Whenever autumn is in full colour, I always remember the alchemical dictum “Nature rejoices in nature, nature conquers nature, nature rules over nature.” In volume 13 of Collected Works, Jung explained it in the following way:
“This principle is pagan in feeling and an expression of nature worship. Nature not only contains a process of transformation—it is itself transformation. It strives not for isolation but for union, for the wedding feast followed by death and rebirth.” (par. 197)
And in the most beautiful and memorable chapter of James Hillman’s Alchemical Psychology, he focuses on yellowing (citrinitas) – the third stage of the alchemical opus, which follows nigredo and albedo and precedes rubedo. On the one hand:
“Yellow signifies a particular kind of change – usually for the worse: withering leaves, aging pages, and long-stored linen, old teeth and toenails, liver spots, peeling skin, indelible stains of food and semen. The process of time shows as a yellowing. The alchemists spoke of it as ‘putrefaction’ and ‘corruption.’ “
And yet, he continues:
“The German gelb and the Latin galbus and galbinus derive from roots meaning radiant and shining, like gold; so the Homeric Achilles and Apollo are yellow-haired, blond, fair, and sunlit. In addition, the most luminous of all hues (least saturated) is yellow and the yellow spot in the middle of the retina is where vision is most acute.”
There is both godlike perfection and earthly corruption in yellow. And yet the beauty of autumn leaves, their radiance is mesmerizing. Nature rejoices in this moment. It is as if for a moment a normally hidden unconscious lumen naturae (light of nature) became visible. From the scientific perspective, as trees stop producing chlorophyll, their green colour fades and other colours, which had been there all along, are revealed. This pertains especially to the yellow.

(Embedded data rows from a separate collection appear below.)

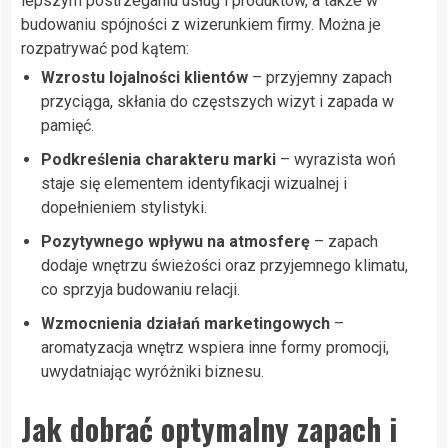
lepszym postrzeganiu usług i produktów, a także w
budowaniu spójności z wizerunkiem firmy. Można je
rozpatrywać pod kątem:
Wzrostu lojalności klientów
– przyjemny zapach
przyciąga, skłania do częstszych wizyt i zapada w
pamięć.
Podkreślenia charakteru marki
– wyrazista woń
staje się elementem identyfikacji wizualnej i
dopełnieniem stylistyki.
Pozytywnego wpływu na atmosferę
– zapach
dodaje wnętrzu świeżości oraz przyjemnego klimatu,
co sprzyja budowaniu relacji.
Wzmocnienia działań marketingowych
–
aromatyzacja wnętrz wspiera inne formy promocji,
uwydatniając wyróżniki biznesu.
Jak dobrać optymalny zapach i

The bitter sweet melancholy of autumn may be connected with the meaning of the alchemical stage of yellowing, as Hillman says:
“…during nigredo there is pain and ignorance; we suffer without the help of knowledge. During albedo the pain lifts, having been blessed by reflection and understanding. The yellow brings the pain of knowledge itself. The soul suffers its understanding.
…the yellow brings the pain of further knowledge derived from piercing insights, critical, cruel, the slings and arrows of seeing sharp and true, insights that arrive suddenly together with the fire and fear regarding the cowardice, jealousy, choler, and decay that taints…”

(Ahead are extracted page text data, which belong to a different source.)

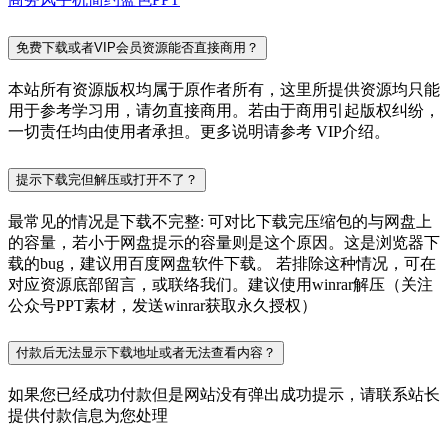
免费下载或者VIP会员资源能否直接商用？
本站所有资源版权均属于原作者所有，这里所提供资源均只能
用于参考学习用，请勿直接商用。若由于商用引起版权纠纷，
一切责任均由使用者承担。更多说明请参考 VIP介绍。
提示下载完但解压或打开不了？
最常见的情况是下载不完整: 可对比下载完压缩包的与网盘上
的容量，若小于网盘提示的容量则是这个原因。这是浏览器下
载的bug，建议用百度网盘软件下载。 若排除这种情况，可在
对应资源底部留言，或联络我们。建议使用winrar解压（关注
公众号PPT素材，发送winrar获取永久授权）
付款后无法显示下载地址或者无法查看内容？
如果您已经成功付款但是网站没有弹出成功提示，请联系站长
提供付款信息为您处理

The final stage of the alchemical opus is rubedo, where we bring the results of all the insights of the previous stages into the world. We create and manifest. I have tried to find out why some trees turn red in the autumn and apparently it is a totally different process than yellowing. Some trees actively produce the red pigment in autumn and scientists are not sure why. You can read more about that here. While being human always means suffering under the yellow yoke, not all (only few?) of us reach the rubedo stage of individuation.
But what we see around ourselves in peak autumn are all colours, not just the yellows and the reds; the green is not yet gone, some flowers have not withered, there are plenty of colourful fruit around and the sky can be as azure as in peak summer. Alchemy spoke of cauda pavonis – the peacock’s tail – the radiant colours which appeared all at once, like the white prism breaking into a rainbow. This is by no means an orthodox interpretation, just my own flight of fancy, but I always thought that the stages of the alchemical opus are not necessarily akin to a ladder that the souls climb. In other words, it is not an evolution but an endless transformation and none of the stages are more valuable than others.
Recently I was astounded to find a book, which resonated with my thoughts. I have not finished reading it yet but here is a quote from the Introduction:
“All life, in order to develop, must pass through an irreducible multiplicity of forms, a whole population of bodies that it dons and discards with the same ease as it changes outfits from one season to the next. Every living being is legion. Each one stitches together bodies and ‘selves’ like a seamstress, like a body artist constantly modifying their appearance. Every life is an anatomical fashion show of variable duration. To think the relationship between this multiplicity of forms in terms of metamorphosis rather than in terms of evolution, progress, or their opposites, is not just to free oneself of all teleology. It means also, and above all, that each of these forms has the same weight, the same importance, the same value: metamorphosis is the principle of equivalence between all natures, and the process that allows this equivalence to arise. Every form, every nature, comes from the other and is equivalent to it. They all exist on the same plane. They each have a share of what the others have, but in different ways. Variation is horizontal.”